# Keyless entry receiver location?



## ldpfeifer (Sep 23, 2010)

OK, my daughter borrowed my son's 96 I30 and now neither of the key fobs work. My job is to make peace in the house, then its off to the middle east if I succeed here.....I tried to re-sync the fobs by inserting and removing them 6 times in 10 seconds, turn to ACC and push one of the buttons to no avail. I removed the battery from one of the fobs and its at 3 volts with an volt meter.

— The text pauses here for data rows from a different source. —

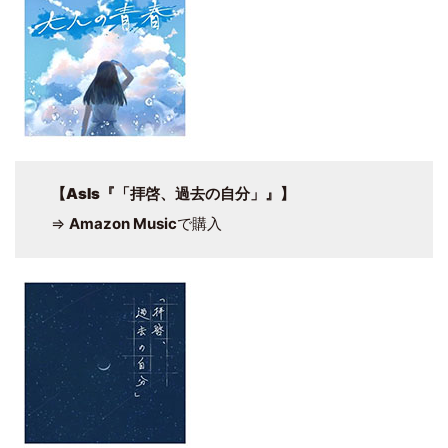
【
AsIs『「拝啓、過去の自分」』
】
⇒
Amazon Music
で購入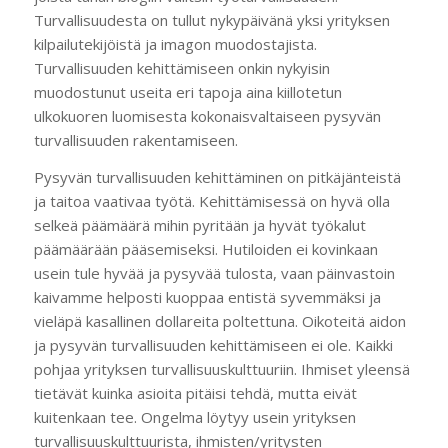
Turvallisuudesta on tullut nykypäivänä yksi yrityksen
kilpailutekijöistä ja imagon muodostajista.
Turvallisuuden kehittämiseen onkin nykyisin
muodostunut useita eri tapoja aina kiillotetun
ulkokuoren luomisesta kokonaisvaltaiseen pysyvän
turvallisuuden rakentamiseen.
Pysyvän turvallisuuden kehittäminen on pitkäjänteistä
ja taitoa vaativaa työtä. Kehittämisessä on hyvä olla
selkeä päämäärä mihin pyritään ja hyvät työkalut
päämäärään pääsemiseksi. Hutiloiden ei kovinkaan
usein tule hyvää ja pysyvää tulosta, vaan päinvastoin
kaivamme helposti kuoppaa entistä syvemmäksi ja
vieläpä kasallinen dollareita poltettuna. Oikoteitä aidon
ja pysyvän turvallisuuden kehittämiseen ei ole. Kaikki
pohjaa yrityksen turvallisuuskulttuuriin. Ihmiset yleensä
tietävät kuinka asioita pitäisi tehdä, mutta eivät
kuitenkaan tee. Ongelma löytyy usein yrityksen
turvallisuuskulttuurista, ihmisten/yritysten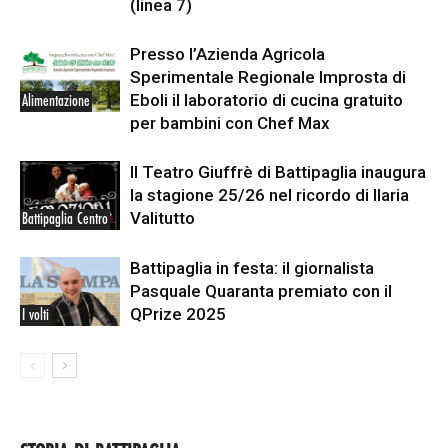
(linea 7)
Presso l’Azienda Agricola
Sperimentale Regionale Improsta di
Eboli il laboratorio di cucina gratuito
Alimentazione
per bambini con Chef Max
Il Teatro Giuffrè di Battipaglia inaugura
la stagione 25/26 nel ricordo di Ilaria
Valitutto
Battipaglia Centro
Battipaglia in festa: il giornalista
Pasquale Quaranta premiato con il
QPrize 2025
I volti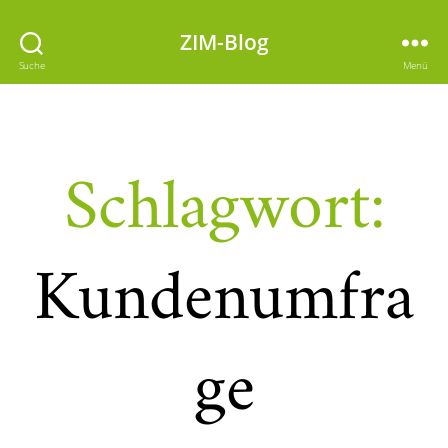
ZIM-Blog
Suche
Menü
Schlagwort:
Kundenumfra
ge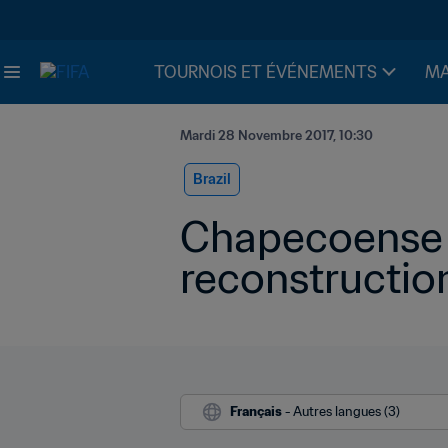
TOURNOIS ET ÉVÉNEMENTS
MA
Mardi 28 Novembre 2017, 10:30
Brazil
Chapecoense u
reconstructio
Français
 - Autres langues (3)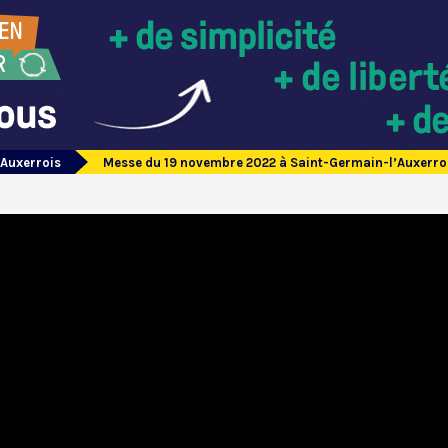
’Auxerrois
Messe du 19 novembre 2022 à Saint-Germain-l’Auxerro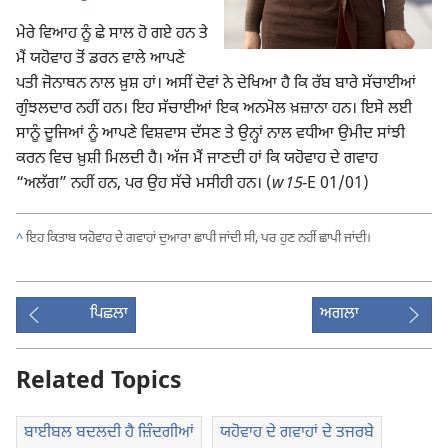
ਮੇਰੇ ਵਿਆਹ ਨੂੰ ਛੇ ਸਾਲ ਹੋ ਗਏ ਹਨ ਤੇ
ਮੈਂ ਯਹੋਵਾਹ ਤੋਂ ਡਰਨ ਵਾਲੇ ਆਪਣੇ
ਪਤੀ ਜੋਨਾਥਨ ਨਾਲ ਖ਼ੁਸ਼ ਹਾਂ। ਅਸੀਂ ਦੋਵਾਂ ਨੇ ਦੇਖਿਆ ਹੈ ਕਿ ਰੱਬ ਬਾਰੇ ਸੱਚਾਈਆਂ
ਗੁੰਝਲਦਾਰ ਨਹੀਂ ਹਨ। ਇਹ ਸੱਚਾਈਆਂ ਇਕ ਅਨਮੋਲ ਖ਼ਜ਼ਾਨਾ ਹਨ। ਇਸੇ ਲਈ
ਸਾਨੂੰ ਦੂਜਿਆਂ ਨੂੰ ਆਪਣੇ ਵਿਸ਼ਵਾਸ ਦੱਸਣ ਤੇ ਉਨ੍ਹਾਂ ਨਾਲ ਵਧੀਆ ਉਮੀਦ ਸਾਂਝੀ
ਕਰਨ ਵਿਚ ਖ਼ੁਸ਼ੀ ਮਿਲਦੀ ਹੈ। ਅੱਜ ਮੈਂ ਜਾਣਦੀ ਹਾਂ ਕਿ ਯਹੋਵਾਹ ਦੇ ਗਵਾਹ
“ਅਲੱਗ” ਨਹੀਂ ਹਨ, ਪਰ ਉਹ ਸੱਚੇ ਮਸੀਹੀ ਹਨ। (
w15
-E 01/01)
^
ਇਹ ਕਿਤਾਬ ਯਹੋਵਾਹ ਦੇ ਗਵਾਹਾਂ ਦੁਆਰਾ ਛਾਪੀ ਜਾਂਦੀ ਸੀ, ਪਰ ਹੁਣ ਨਹੀਂ ਛਾਪੀ ਜਾਂਦੀ।
ਪਿਛਲਾ
ਅਗਲਾ
Related Topics
ਬਾਈਬਲ ਬਦਲਦੀ ਹੈ ਜ਼ਿੰਦਗੀਆਂ
ਯਹੋਵਾਹ ਦੇ ਗਵਾਹਾਂ ਦੇ ਤਜਰਬੇ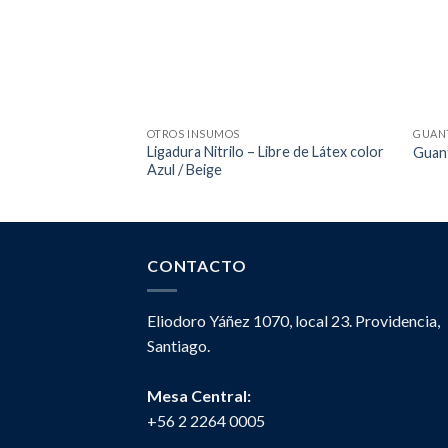
OTROS INSUMOS
GUAN
Ligadura Nitrilo – Libre de Látex color
Guant
Azul / Beige
CONTACTO
Eliodoro Yáñez 1070, local 23. Providencia,
Santiago.
Mesa Central:
+56 2 2264 0005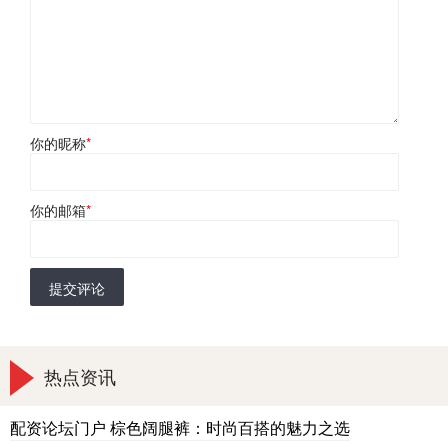
你的昵称
*
你的邮箱
*
提交评论
热点资讯
配资论坛门户 棕色阔腿裤：时尚百搭的魅力之选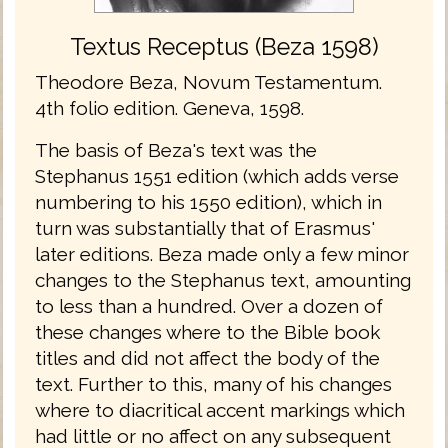
Textus Receptus (Beza 1598)
Theodore Beza, Novum Testamentum.
4th folio edition. Geneva, 1598.
The basis of Beza's text was the
Stephanus 1551 edition (which adds verse
numbering to his 1550 edition), which in
turn was substantially that of Erasmus'
later editions. Beza made only a few minor
changes to the Stephanus text, amounting
to less than a hundred. Over a dozen of
these changes where to the Bible book
titles and did not affect the body of the
text. Further to this, many of his changes
where to diacritical accent markings which
had little or no affect on any subsequent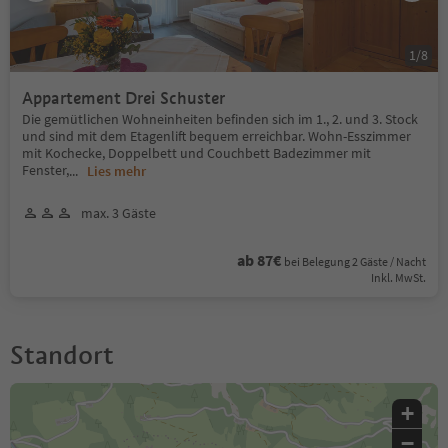
1
/
8
Appartement Drei Schuster
Die gemütlichen Wohneinheiten befinden sich im 1., 2. und 3. Stock
und sind mit dem Etagenlift bequem erreichbar. Wohn-Esszimmer
mit Kochecke, Doppelbett und Couchbett Badezimmer mit
Fenster,
...
Lies mehr
max. 3 Gäste
ab 87€
bei Belegung 2 Gäste / Nacht
Inkl. MwSt.
Standort
+
−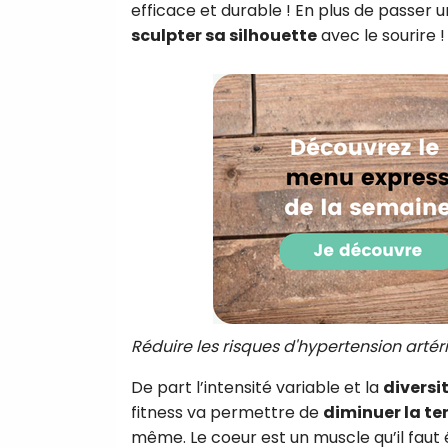
efficace et durable ! En plus de passer
sculpter sa silhouette
avec le sourire !
Réduire les risques d'hypertension arté
De part l’intensité variable et la
diversi
fitness va permettre de
diminuer la te
même. Le coeur est un muscle qu’il faut ég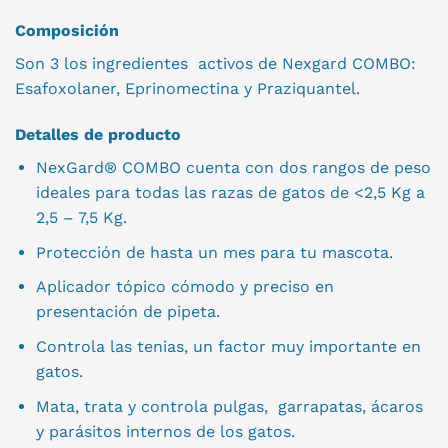
Composición
Son 3 los ingredientes activos de Nexgard COMBO:
Esafoxolaner, Eprinomectina y Praziquantel.
Detalles de producto
NexGard® COMBO cuenta con dos rangos de peso
ideales para todas las razas de gatos de <2,5 Kg a
2,5 – 7,5 Kg.
Protección de hasta un mes para tu mascota.
Aplicador tópico cómodo y preciso en
presentación de pipeta.
Controla las tenias, un factor muy importante en
gatos.
Mata, trata y controla pulgas, garrapatas, ácaros
y parásitos internos de los gatos.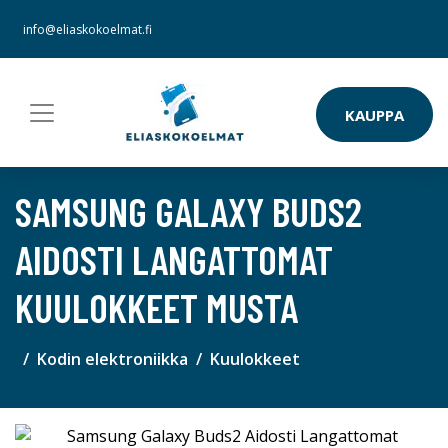
info@eliaskokoelmat.fi
KAUPPA
SAMSUNG GALAXY BUDS2
AIDOSTI LANGATTOMAT
KUULOKKEET MUSTA
Kodin elektroniikka
Kuulokkeet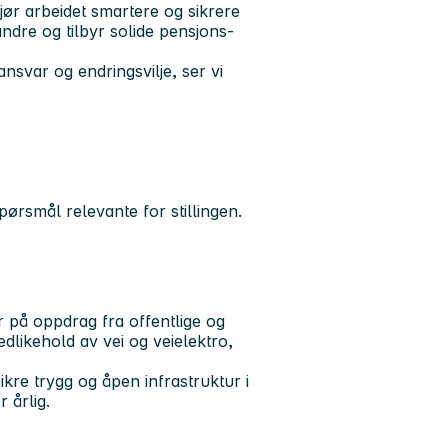
gjør arbeidet smartere og sikrere
ndre og tilbyr solide pensjons-
ansvar og endringsvilje
, ser vi
ørsmål relevante for stillingen.
r på oppdrag fra offentlige og
edlikehold av vei og veielektro,
kre trygg og åpen infrastruktur i
 årlig.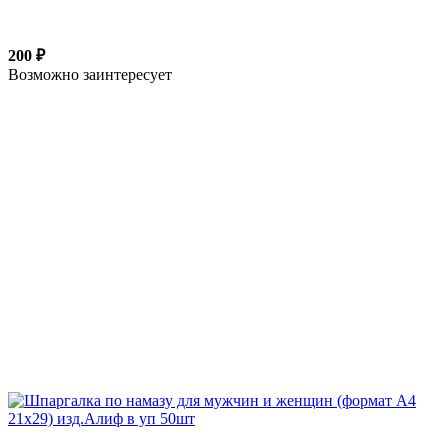
200 ₽
Возможно заинтересует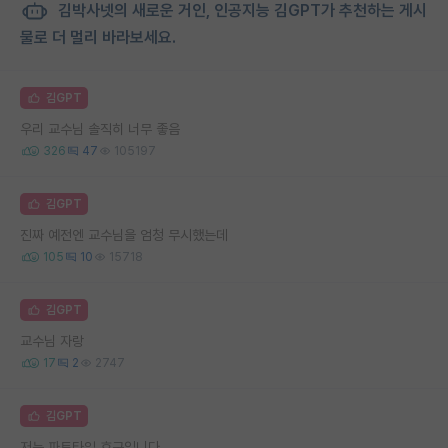
김박사넷의 새로운 거인, 인공지능 김GPT가 추천하는 게시
물로 더 멀리 바라보세요.
김GPT
우리 교수님 솔직히 너무 좋음
326
47
105197
김GPT
진짜 예전엔 교수님을 엄청 무시했는데
105
10
15718
김GPT
교수님 자랑
17
2
2747
김GPT
저는 파트타임 호구입니다.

I am not sure if the receiver failed or if its on a fuse. The factory alarm red light still comes on. Anyone know the location of the receiver box or which fuse its on? I read in the drivers door and in the trunk so I would rather know which place before I tare into it. Thanks for any help.
Lyle


----------



## 4thGenTinkerer (Nov 1, 2009)

ldpfeifer said:


> OK, my daughter borrowed my son's 96 I30 and now neither of the key fobs work. My job is to make peace in the house, then its off to the middle east if I succeed here.....I tried to re-sync the fobs by inserting and removing them 6 times in 10 seconds, turn to ACC and push one of the buttons to no avail. I removed the battery from one of the fobs and its at 3 volts with an volt meter. I am not sure if the receiver failed or if its on a fuse. The factory alarm red light still comes on. Anyone know the location of the receiver box or which fuse its on? I read in the drivers door and in the trunk so I would rather know which place before I tare into it. Thanks for any help.
> Lyle




Lyle, 

Here is the procedure for reprograming the fobs. 


*PROCEDURE*

Close all doors and lock all doors.

Insert and remove the key from the ignition key cylinder more than six times within
10 seconds. (The hazard warning lamp will then flash.)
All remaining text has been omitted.